“Acaba de sonar tu teléfono otra vez ¿verdad? ¿Pasa algo Nerea? Te veo ya varias veces levantada hablando por el móvil”, preguntó mi amiga Miren a su compañera de trabajo. Esta le susurró: “El santo smartwatch. El reloj ese que sirve para hacer llamadas que le compramos a mi hija en Navidad, me está volviendo loca”. Miren mostró con su rostro que no terminaba de comprenderle. “Pues que Amaia, mi hija la pequeña, se supone que tenía ese reloj para llamarme cuando sale del entrenamiento o está un rato con las amigas en el parque pero ahora, me llama cada dos por tres del cole, porque le ha pasado algo en el patio o con algún profesor”. Miren le respondió: “O sea, que ahora eres como Kit, el coche fantástico de la serie de televisión que cuando el protagonista tenía un problema le llamaba por el reloj para que viniera a ayudarle”. Nerea asintió.

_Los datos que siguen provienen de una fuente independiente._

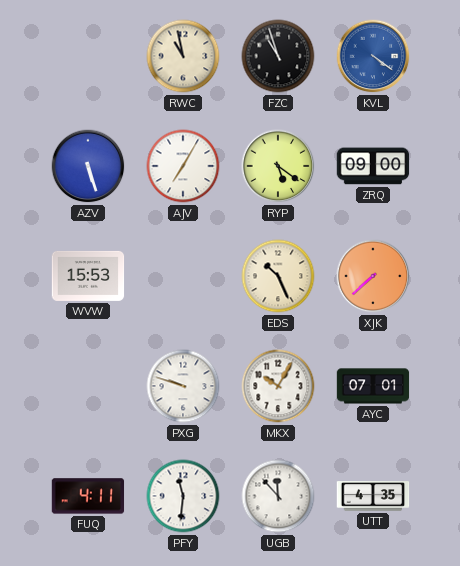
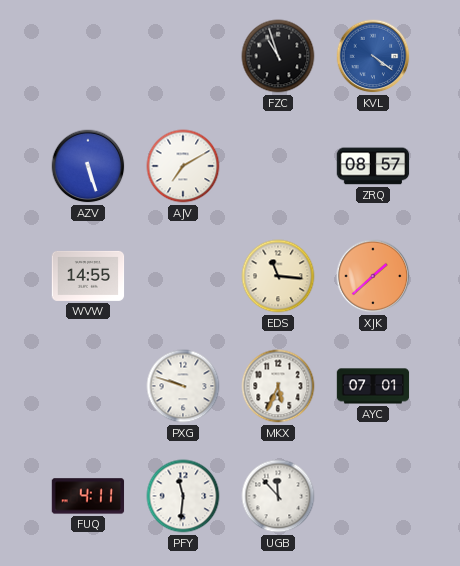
RWC: 10:58 -> none
AJV: 7:05 -> 7:10
RYP: 5:21 -> none
ZRQ: 09:00 -> 08:57
WVW: 15:53 -> 14:55
EDS: 10:26 -> 11:16
XJK: 7:38 -> 1:38
MKX: 10:05 -> 5:34
UTT: 4:35 -> none
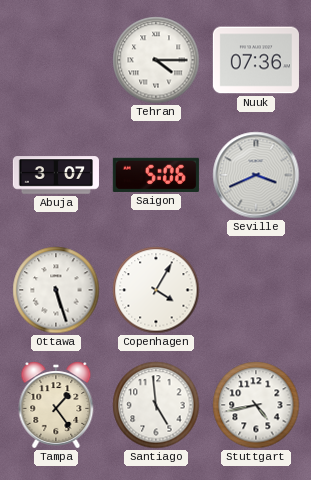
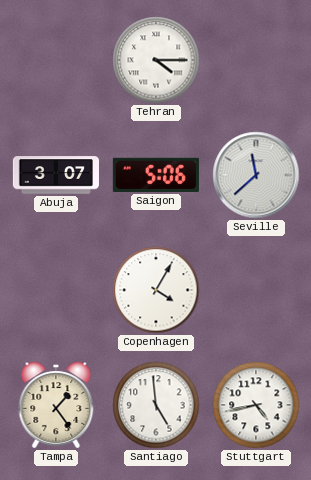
Nuuk: 07:36 -> none
Seville: 3:41 -> 11:38
Ottawa: 5:27 -> none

Es solo una escena inventada basada en una historia real que me contaron. He indagado un poco más hasta confirmar que no son pocos los hijos que tiran de reloj inteligente para trasladar a sus padres, en vivo y en directo, los problemas que les van surgiendo en la escuela para pedir ayuda o solo como forma de aliviarse. Sabía de las críticas a estos relojes porque algunos permiten a los padres escuchar (espiar) en tiempo real conversaciones de sus hijos o a la profesora mientras da la clase. Ese ataque a la privacidad hizo que fueran prohibidos en Alemania. Sin embargo, esto que podríamos llamar el síndrome Kit, me ha dejado roto. No caeré en el error de criticar las tecnologías pero sí, como tantas veces, su mal uso. Estos relojes inteligentes para los chavales puede que sean un buen regalo, pero nunca mejor que el que unos padres hacen a sus hijos al permitirles, por duro que a veces resulte, cometer errores, frustrarse e ir aprendiendo a superar ellos solos los desafíos a los que les enfrente la vida.